Przed rozpoczynającym się dziś szczytem Eurogrupy, jej przewodniczący udzielił reporterom CNBC zaskakującej wypowiedzi. Jeroen Dijsselbloem podkreślił krótkowzroczność ciągłego dodruku pieniądza.
- Sama polityka monetarna nie wyciągnie nas z kryzysu, może jedynie nieco zmniejszyć presję. Wszystkie kraje potrzebują przede wszystkim strukturalnych reform, podobnie jak uporania się z deficytami budżetowymi– powiedział Dijsselbloem.
- Polityka monetarna może dać jedynie krótkoterminowe efekty. Należy być ostrożnym i patrzeć także na jej negatywne skutki – dodał, zaznaczając, że polityka monetarna powinna być ukierunkowana na rozwiązywanie problemów wewnętrznych.
- Trzeba wiedzieć, jak wyjść z przyjętych rozwiązań monetarnych, ponieważ nie można w nieskończoność prowadzić ekspansywnej polityki.
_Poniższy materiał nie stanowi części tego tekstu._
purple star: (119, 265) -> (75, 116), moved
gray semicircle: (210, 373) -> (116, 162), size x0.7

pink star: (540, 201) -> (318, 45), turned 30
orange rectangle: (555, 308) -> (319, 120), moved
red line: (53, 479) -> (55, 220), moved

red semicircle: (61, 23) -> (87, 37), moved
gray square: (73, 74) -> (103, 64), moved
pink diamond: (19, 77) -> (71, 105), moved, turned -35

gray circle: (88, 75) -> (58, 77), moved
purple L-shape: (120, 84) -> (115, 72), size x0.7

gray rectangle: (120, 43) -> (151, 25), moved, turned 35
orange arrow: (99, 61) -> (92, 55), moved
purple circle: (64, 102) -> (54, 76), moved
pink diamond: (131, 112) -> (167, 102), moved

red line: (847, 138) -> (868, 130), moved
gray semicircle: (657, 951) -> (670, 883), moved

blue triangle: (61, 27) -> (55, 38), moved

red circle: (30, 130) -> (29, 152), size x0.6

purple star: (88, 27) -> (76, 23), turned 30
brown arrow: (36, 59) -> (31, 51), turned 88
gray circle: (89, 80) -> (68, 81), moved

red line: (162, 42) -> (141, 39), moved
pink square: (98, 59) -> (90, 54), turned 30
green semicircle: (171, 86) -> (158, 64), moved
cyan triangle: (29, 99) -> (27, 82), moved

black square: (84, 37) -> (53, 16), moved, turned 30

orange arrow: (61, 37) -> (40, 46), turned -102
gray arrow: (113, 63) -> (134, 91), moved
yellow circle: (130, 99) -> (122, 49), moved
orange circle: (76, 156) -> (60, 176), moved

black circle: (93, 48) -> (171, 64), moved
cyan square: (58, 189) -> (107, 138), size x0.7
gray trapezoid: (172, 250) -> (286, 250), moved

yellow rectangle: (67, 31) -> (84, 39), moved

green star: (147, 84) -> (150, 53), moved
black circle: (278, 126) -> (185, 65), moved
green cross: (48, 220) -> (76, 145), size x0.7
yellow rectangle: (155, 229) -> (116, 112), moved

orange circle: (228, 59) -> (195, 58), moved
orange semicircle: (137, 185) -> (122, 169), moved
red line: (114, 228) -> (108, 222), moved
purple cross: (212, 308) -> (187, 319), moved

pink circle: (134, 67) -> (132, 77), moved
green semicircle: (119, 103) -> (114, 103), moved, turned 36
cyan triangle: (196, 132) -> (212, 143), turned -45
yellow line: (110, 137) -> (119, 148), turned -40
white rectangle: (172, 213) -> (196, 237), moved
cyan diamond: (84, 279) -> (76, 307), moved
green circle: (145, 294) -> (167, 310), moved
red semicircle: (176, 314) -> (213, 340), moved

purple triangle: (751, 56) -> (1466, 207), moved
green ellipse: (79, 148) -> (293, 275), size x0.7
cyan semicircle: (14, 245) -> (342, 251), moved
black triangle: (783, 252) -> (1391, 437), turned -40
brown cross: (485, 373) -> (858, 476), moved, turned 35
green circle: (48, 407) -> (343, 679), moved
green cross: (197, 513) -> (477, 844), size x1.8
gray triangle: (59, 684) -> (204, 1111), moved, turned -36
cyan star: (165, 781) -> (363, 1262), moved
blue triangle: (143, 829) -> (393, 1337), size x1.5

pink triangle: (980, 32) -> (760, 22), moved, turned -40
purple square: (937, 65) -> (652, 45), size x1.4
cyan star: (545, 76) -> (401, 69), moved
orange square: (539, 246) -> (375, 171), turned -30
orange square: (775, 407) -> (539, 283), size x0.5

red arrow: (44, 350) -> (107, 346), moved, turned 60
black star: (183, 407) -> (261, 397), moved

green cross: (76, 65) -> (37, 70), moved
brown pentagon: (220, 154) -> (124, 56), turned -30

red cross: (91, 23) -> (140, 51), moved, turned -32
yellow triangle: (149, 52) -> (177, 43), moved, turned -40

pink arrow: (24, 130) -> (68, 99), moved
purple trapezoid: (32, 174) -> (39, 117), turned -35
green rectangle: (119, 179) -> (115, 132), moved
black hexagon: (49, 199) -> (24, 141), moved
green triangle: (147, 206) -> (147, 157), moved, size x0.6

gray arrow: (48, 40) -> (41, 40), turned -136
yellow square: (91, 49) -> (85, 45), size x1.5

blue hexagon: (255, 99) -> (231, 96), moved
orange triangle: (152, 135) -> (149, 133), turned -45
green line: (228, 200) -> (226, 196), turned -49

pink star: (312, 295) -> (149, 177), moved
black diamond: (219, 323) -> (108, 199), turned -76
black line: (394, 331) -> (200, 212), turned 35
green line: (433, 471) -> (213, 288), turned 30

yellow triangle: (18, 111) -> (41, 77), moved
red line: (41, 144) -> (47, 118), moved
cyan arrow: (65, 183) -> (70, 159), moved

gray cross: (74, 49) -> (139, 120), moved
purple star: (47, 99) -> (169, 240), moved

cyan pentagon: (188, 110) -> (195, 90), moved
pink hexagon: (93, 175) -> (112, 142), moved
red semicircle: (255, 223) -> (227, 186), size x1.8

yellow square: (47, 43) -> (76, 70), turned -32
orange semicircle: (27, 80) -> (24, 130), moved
Stawić temu czoła będą musiały przede wszystkim Japonia i Stany Zjednoczone – zakończył.
| »G7 daje Japonii zielone światło. Drukowanie będzie trwać |
Podczas dzisiejszego posiedzenia Eurogrupy europejscy ministrowie finansów będą rozmawiać o utworzeniu unii bankowej, jak i rekapitalizacji instytucji sektora finansowego. W planach spotkania znajdą się też m.in. wydłużenie okresu spłaty pożyczek dla Portugalii i Irlandii oraz przyznanie Grecji ostatniej transzy środków.Po zakończeniu spotkania odbędzie się konferencja prasowa z udziałem Jeroena Dijsselbloema oraz komisarza ds. gospodarczych i walutowych Olliego Rehna.